While CMS cites several contributing factors, the “increases in prices for medical goods and services” impacts many people directly. This price surge has not gone unnoticed by healthcare consumers, who are already challenging the healthcare industry status quo as they read and post online reviews of providers and hospitals, search for care by quality and price, and generally push healthcare to become akin to an online retail experience.

Unfortunately, many of the systems that run healthcare today are expensive, cumbersome, outdated and rely heavily on costly and often inaccurate manual processes; nothing like their retail counterparts. If there’s to be a significant change in the future of healthcare—one that lowers costs while improving access to and quality of care—a digital transformation must be made.

The challenge inherent in building a system that involves healthcare stakeholders—care providers, payers and healthcare consumers—is deciding which areas should be influenced. A unified healthcare ecosystem, however, has but one purpose—to deliver the best, most effective and appropriate care in a cost-effective way to the patient.
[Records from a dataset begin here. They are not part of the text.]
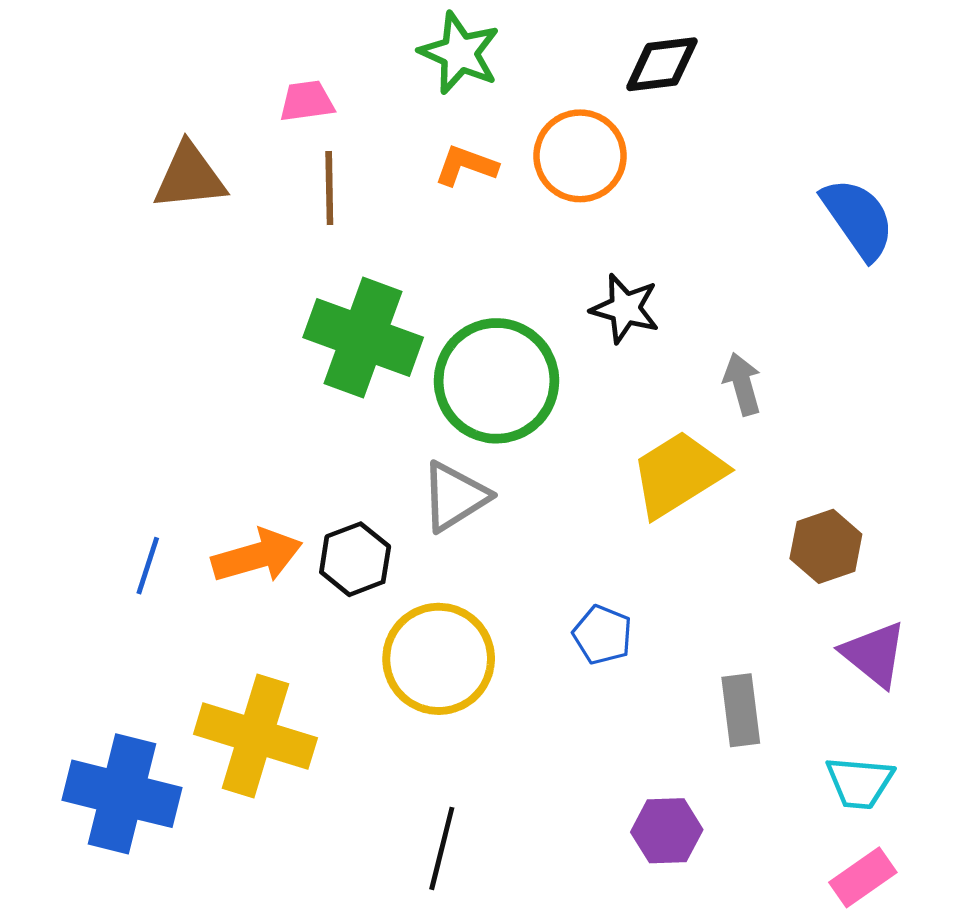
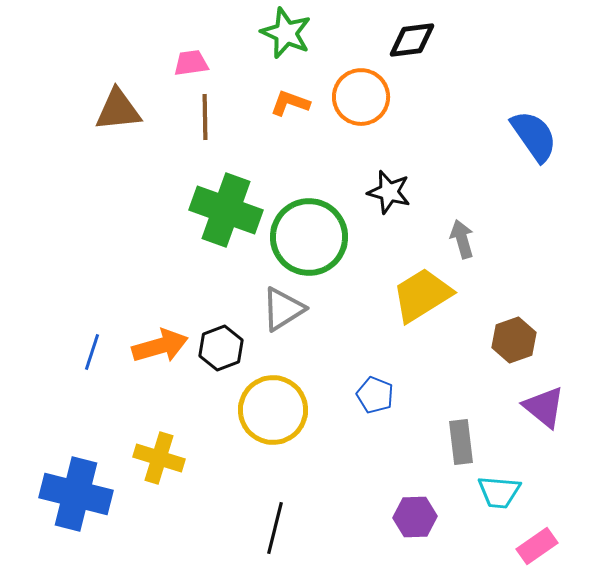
yellow cross: (255, 736) -> (159, 458), size x0.7
cyan trapezoid: (860, 783) -> (499, 492), moved

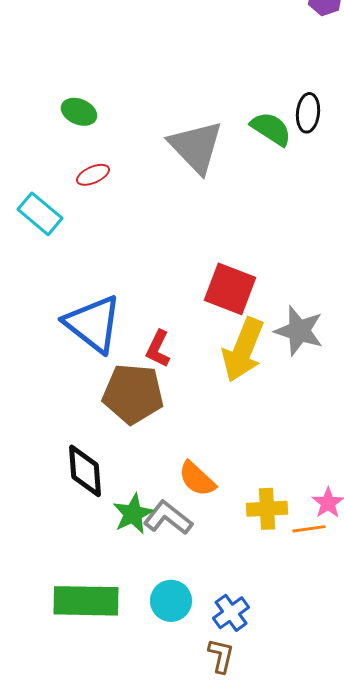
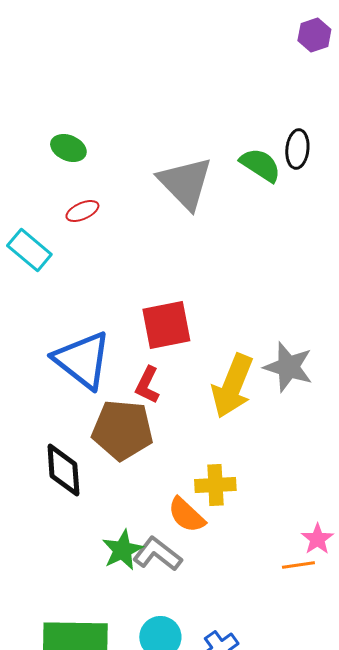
red square: (230, 289) -> (166, 325), moved, turned -32
black diamond: (85, 471) -> (63, 470), moved
yellow cross: (267, 509) -> (215, 485), moved

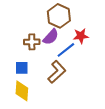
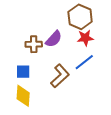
brown hexagon: (59, 16) -> (80, 17), moved
blue line: (66, 50) -> (84, 62), moved

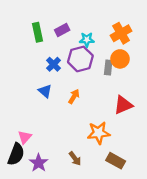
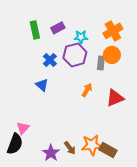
orange arrow: (74, 96) -> (87, 90), moved
orange star: (99, 133) -> (92, 145), moved
purple star: (39, 163) -> (51, 153), moved

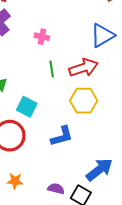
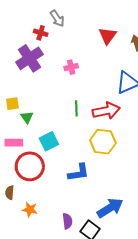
pink cross: (42, 37) -> (71, 67), moved, turned -32
cyan square: (27, 107) -> (49, 141), turned 30
purple semicircle: (56, 189) -> (67, 221), turned 63

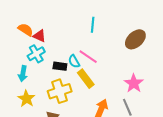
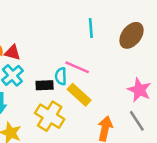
cyan line: (93, 25) -> (91, 28), moved
cyan semicircle: (74, 61) -> (61, 76), turned 40
yellow cross: (60, 91) -> (50, 116), turned -30

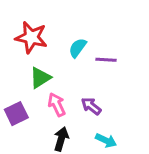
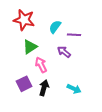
purple arrow: (91, 106) -> (64, 52), moved
purple square: (16, 114) -> (24, 84), moved

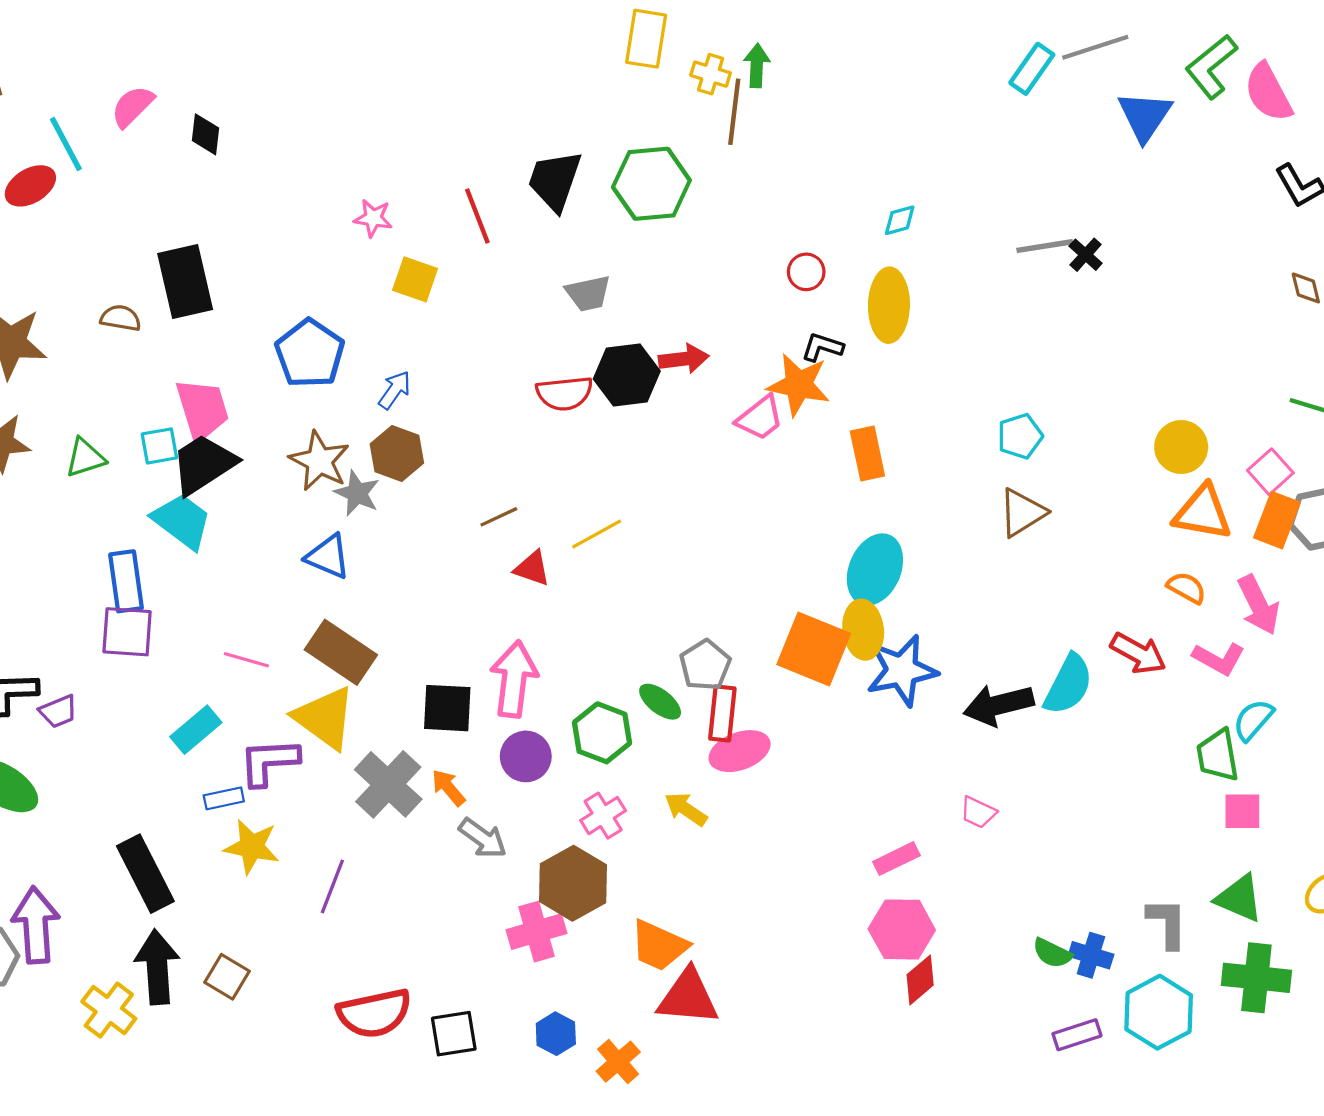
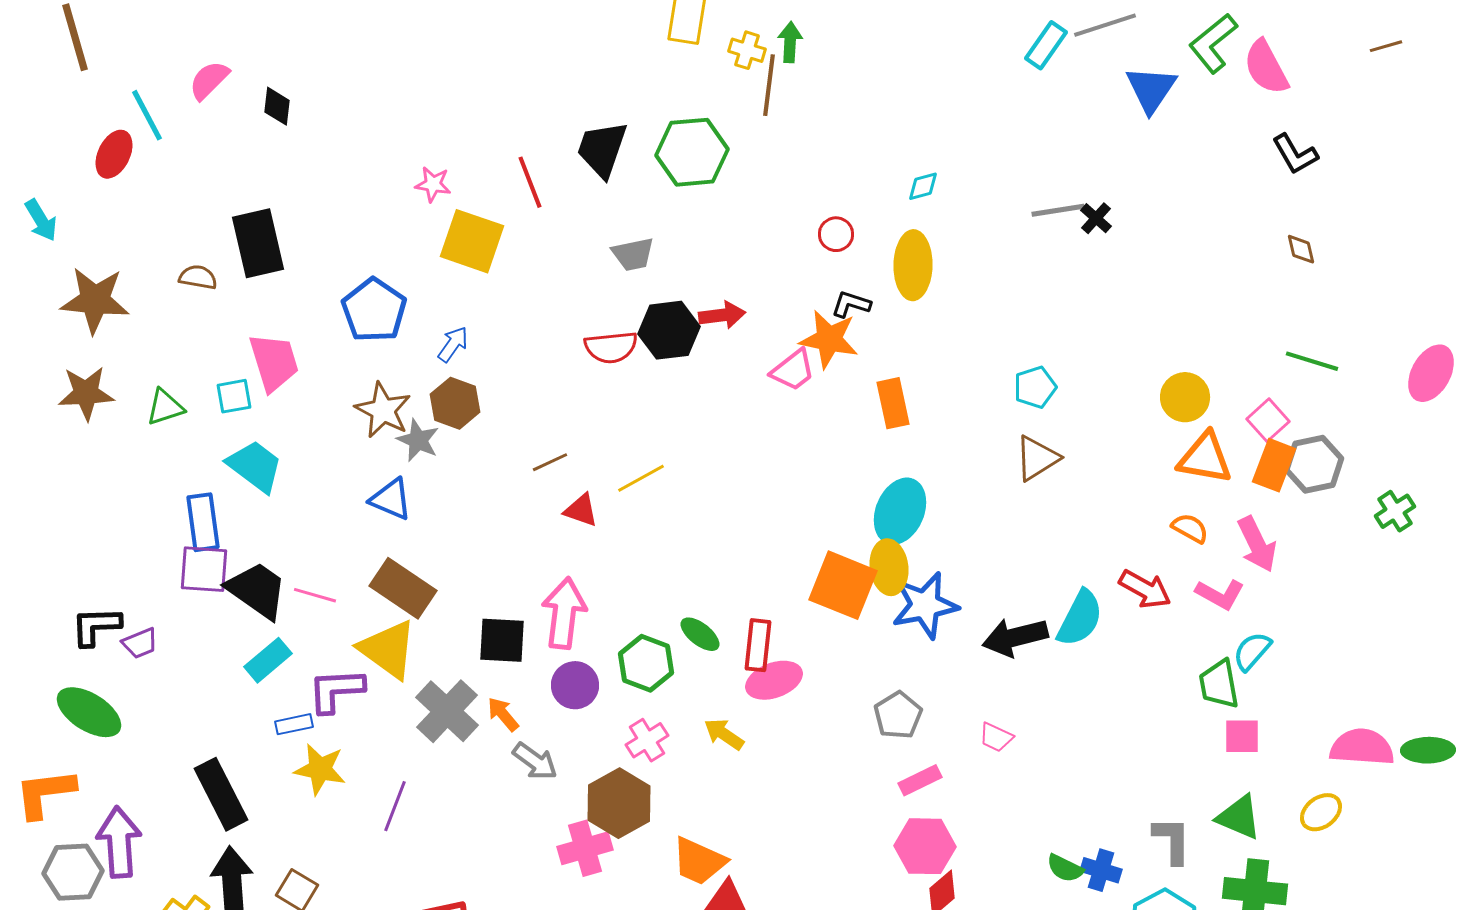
red ellipse: (30, 186) -> (114, 154), turned -33
yellow square: (415, 279) -> (472, 241), size x1.5
black trapezoid: (203, 464) -> (257, 590), moved, turned 68
gray pentagon: (705, 665) -> (898, 715), moved

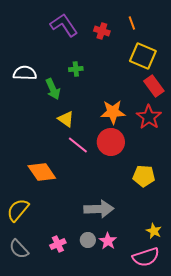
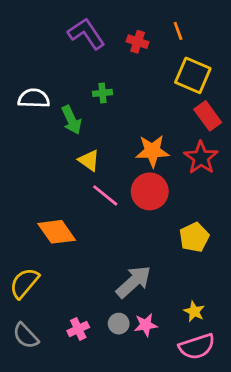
yellow pentagon: (144, 176) -> (194, 237), turned -30
gray arrow: (99, 209) -> (134, 282), turned -40
yellow star: (154, 231) -> (194, 311), moved
pink star: (108, 241) -> (146, 325), turned 30

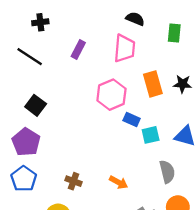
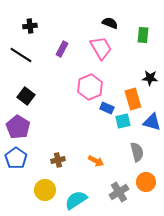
pink trapezoid: (124, 48) -> (101, 48), turned -35
orange rectangle: (153, 84) -> (133, 99), moved
brown cross: (74, 181) -> (58, 160), turned -32

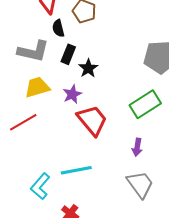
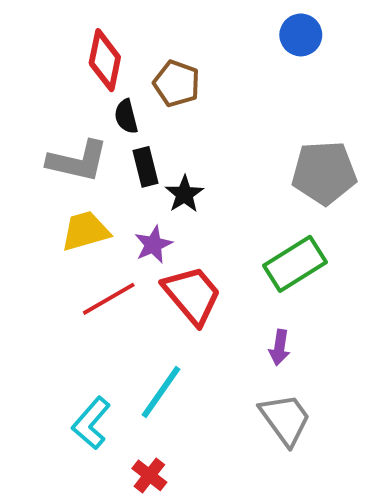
black rectangle: (68, 54) -> (146, 167), turned -36
red line: (23, 122) -> (109, 299), moved
cyan line: (76, 170) -> (161, 392), turned -44

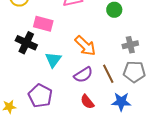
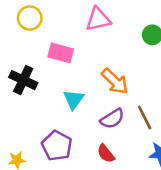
black cross: (26, 43) -> (23, 80), moved
red semicircle: (87, 102) -> (106, 154), moved

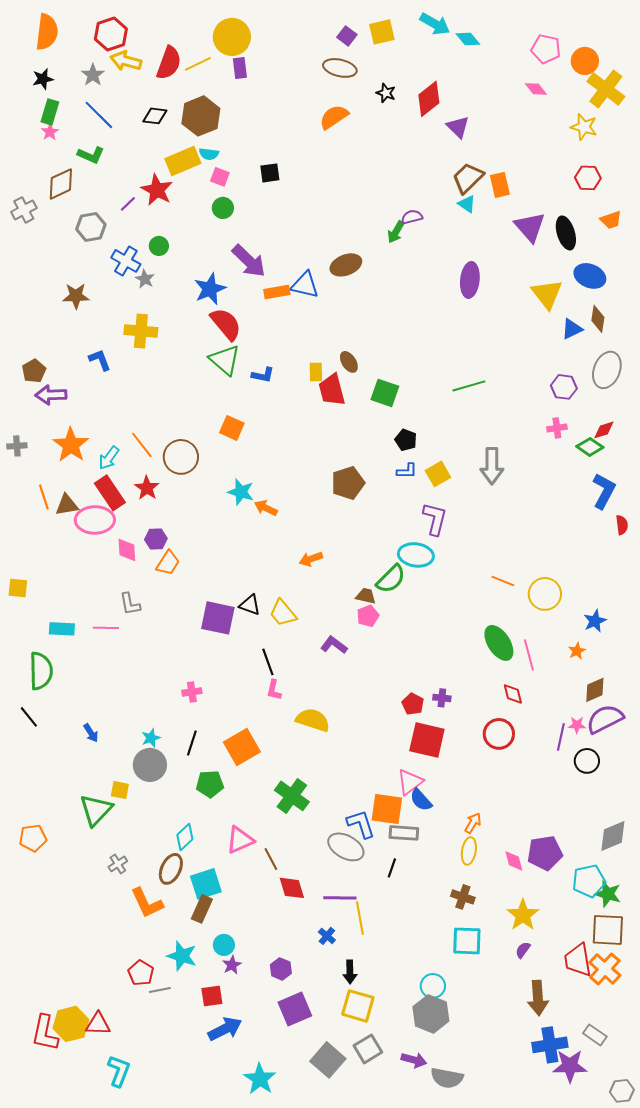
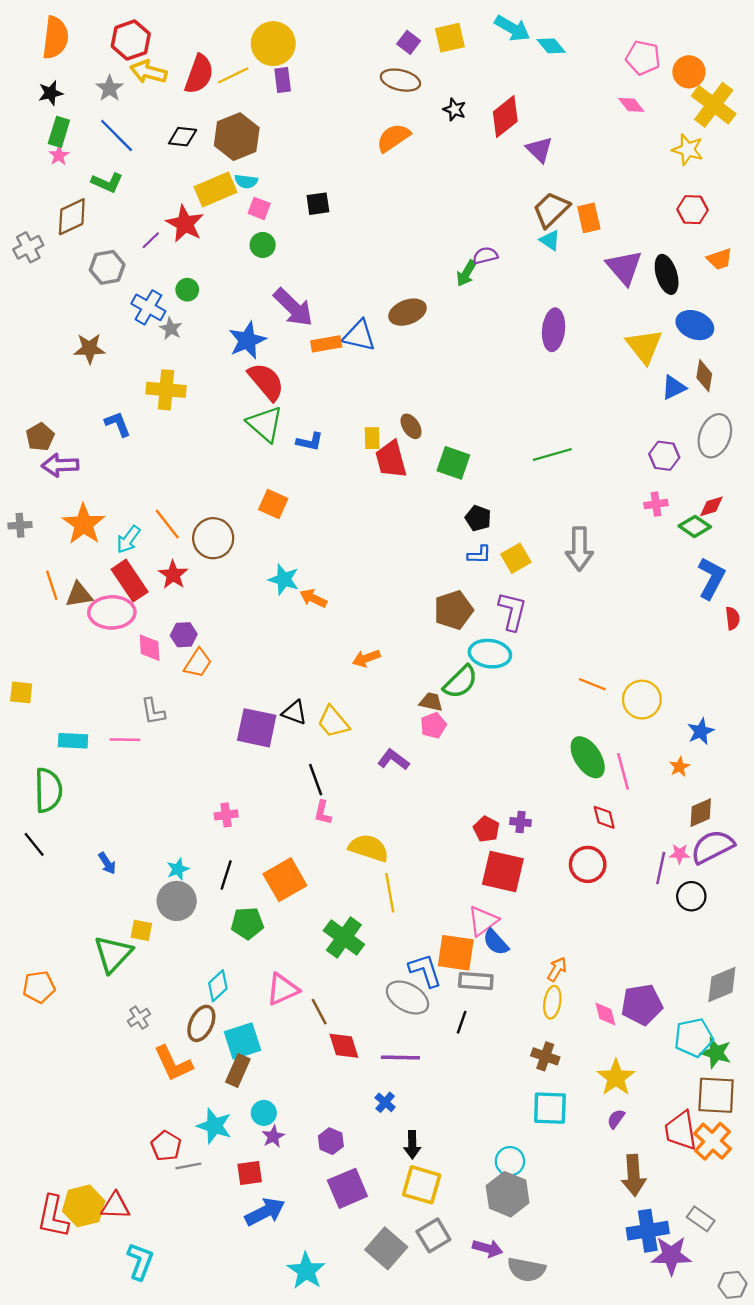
brown pentagon: (348, 483) -> (453, 610), moved
yellow line: (360, 918) -> (390, 893), moved

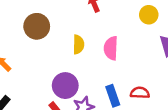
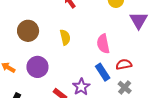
pink semicircle: (111, 48) -> (103, 44), moved
purple circle: (65, 86) -> (37, 67), moved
Even with today’s many technologies, getting there won’t happen in a day, a month or even a year. It won’t occur by using a single methodology or solitary technology. Interoperability is needed across all healthcare stakeholders to effectively plan, execute and pay for services. The ability to view clinical data internally is deemed extremely important by 70 percent of healthcare executives, and 50 percent of those executives say its extremely important to view clinical data externally, according to a new HFMA report. Today, unfortunately, most systems don’t have the ability to talk to one another, which is why it’s so important to support the digital transformation of healthcare.

An effective way to accomplish this imposing task is by converting medical practices to fully digital organizations with the ability to accept and manage financial risk, integrate disparate software systems to improve efficiencies, build value-based care programs and optimize the entire revenue cycle.

This plan will help providers:

  • Transform healthcare into a fully digital enterprise.
  • Increase acceptance and management of financial risk.
  • Integrate new and legacy IT systems to improve operational efficiency and stability, and improve patient outcomes.
  • Enable care and payment model transformation to establish and manage value-based reimbursement models and care programs.
  • Leverage products and services to optimize a fully electronic revenue cycle, and introduce new cost transparency and healthcare consumerism concepts.

Making the digital transformation won’t be easy, and most providers will benefit from outside assistance. Organizations that make the successful transitions will be well-positioned after they achieve digital transformation.

Whether the fully digital healthcare model emerges in the not-too-distant future remains an unknown. However, building a digital healthcare infrastructure and utilizing the myriad resources that are its foundation is a step in the right direction to help keep healthcare dollars from being wasted through inefficiency or suboptimal care.